Cruzó los brazos sobre el pecho y trató de respirar regularmente. Una vez que
dominaran al ejército desbaratado de Pancho Villa, habría paz. Paz.
«¿Qué voy a hacer cuando esto se acabe? ¿Y para qué pensar que se va a acabar?
Así nunca pienso yo.»
Quizá la paz significaría buenas oportunidades de trabajo. En su recorrido en
crucigrama por el territorio de México, sólo había asistido a la destrucción. Pero se
destruían campos que podrían sembrarse de nuevo. En el Bajío, una vez, vio un campo
precioso, junto al cual podría construirse una casa de arcadas y patios floreados y vigilar
las siembras. Ver cómo crece una semilla, cuidarla, atender el brote de la planta, recoger
los frutos. Podría ser una buena vida, una buena vida...
«No te duermas, estate listo...»
Se pellizcó el muslo. Los músculos de la nuca le tiraron la cabeza hacia atrás.
Ningún ruido descendía de lo alto. Podía explorar. Se apoyó en la viga ascendente
para alcanzar, con el pie, las postillas rocosas del boquete. Se fue columpiando, con el
brazo fuerte, de postilla en postilla, hasta clavar las uñas en la plataforma superior.

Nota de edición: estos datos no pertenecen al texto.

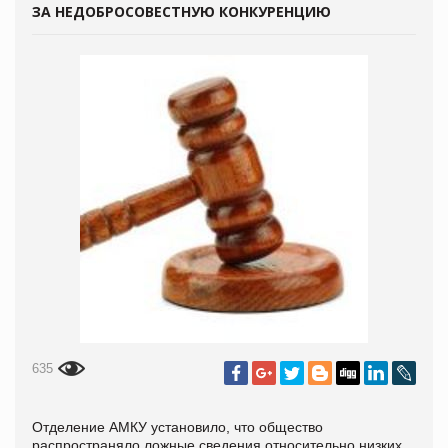
ЗА НЕДОБРОСОВЕСТНУЮ КОНКУРЕНЦИЮ
635
Отделение АМКУ установило, что общество
распространяло ложные сведения относительно низких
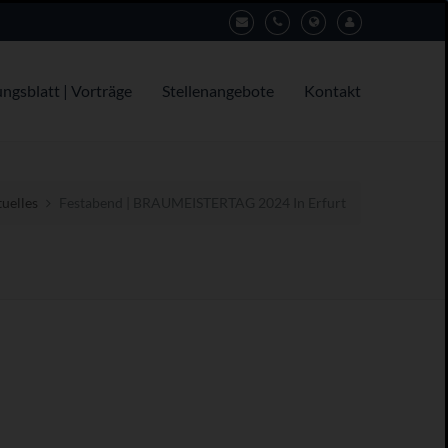
ungsblatt | Vorträge
Stellenangebote
Kontakt
uelles
Festabend | BRAUMEISTERTAG 2024 In Erfurt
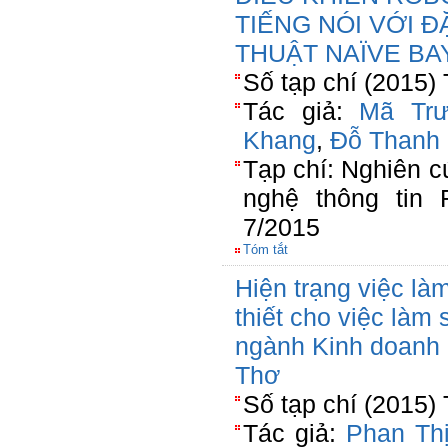
TIẾNG NÓI VỚI 
THUẬT NAÏVE B
Số tạp chí (2015)
Tác giả:
Mã Tr
Khang
,
Đỗ Thanh 
Tạp chí: Nghiên 
nghệ thông tin
7/2015
Tóm tắt
Hiện trạng việc là
thiết cho việc làm 
ngành Kinh doanh 
Thơ
Số tạp chí (2015)
Tác giả:
Phan Th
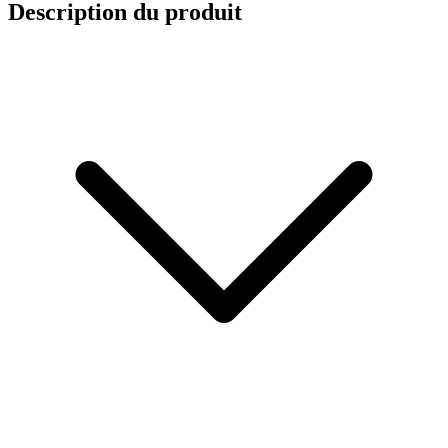
Description du produit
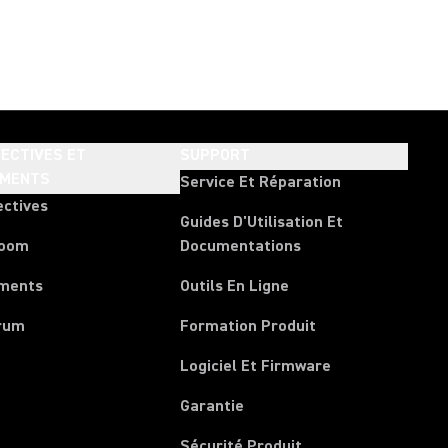
ECTIVES ET
SUPPORT
EMENTS
Service Et Réparation
ectives
Guides D'Utilisation Et
room
Documentations
ments
Outils En Ligne
rum
Formation Produit
Logiciel Et Firmware
Garantie
Sécurité Produit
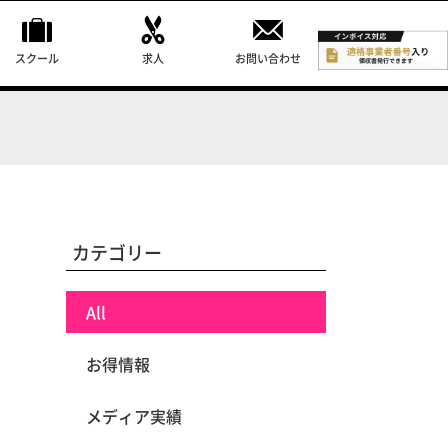
スクール
求人
お問い合わせ
カテゴリー
All
お得情報
メディア実績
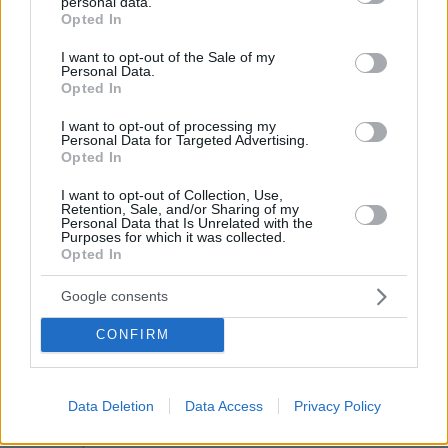
personal data.
grant or deny consent to Google and its third-party tags to
Opted In
use your data for below specified purposes in below Google
consent section.
I want to opt-out of the Sale of my
Personal Data.
Opted In
I want to opt-out of processing my
Personal Data for Targeted Advertising.
Opted In
I want to opt-out of Collection, Use,
Retention, Sale, and/or Sharing of my
Personal Data that Is Unrelated with the
Purposes for which it was collected.
Opted In
Google consents
CONFIRM
30.07.2026, 09:33
Το DEI College παρουσιάζει τη Sophia. Την πρώτη 24/7
βοηθό AI που αλλάζει τον τρόπο με τον οποίο μαθαίνουν οι
φοιτητές
Data Deletion
Data Access
Privacy Policy
03.08.2026, 10:56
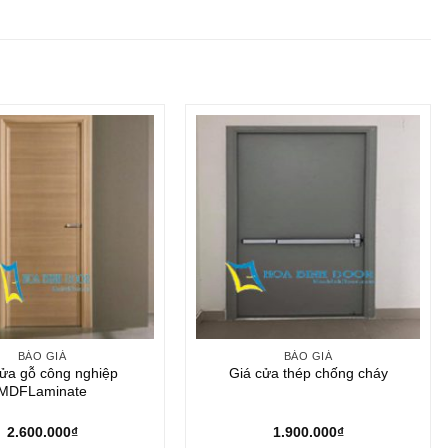
BÁO GIÁ
BÁO GIÁ
cửa gỗ công nghiệp
Giá cửa thép chống cháy
MDFLaminate
2.600.000
₫
1.900.000
₫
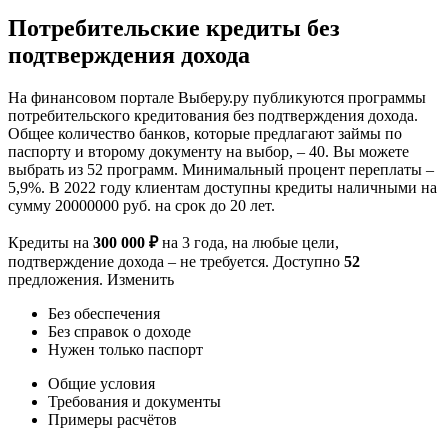
Потребительские кредиты без
подтверждения дохода
На финансовом портале Выберу.ру публикуются программы
потребительского кредитования без подтверждения дохода.
Общее количество банков, которые предлагают займы по
паспорту и второму документу на выбор, – 40. Вы можете
выбрать из 52 программ. Минимальный процент переплаты –
5,9%. В 2022 году клиентам доступны кредиты наличными на
сумму 20000000 руб. на срок до 20 лет.
Кредиты на
300 000 ₽
на 3 года, на любые цели,
подтверждение дохода – не требуется. Доступно
52
предложения. Изменить
Без обеспечения
Без справок о доходе
Нужен только паспорт
Общие условия
Требования и документы
Примеры расчётов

Emergió su cabeza. Estaba en el tiro caliente. Pero ahora parecía más oscuro y sofocado
que antes. Caminó hacia la cueva de distribución. La reconoció porque al lado del tiro
mal ventilado estaba el otro, el del ventarrón. Pero más lejos, la luz no entraba por la
apertura original. ¿Habría anochecido? ¿Habría perdido la cuenta de las horas?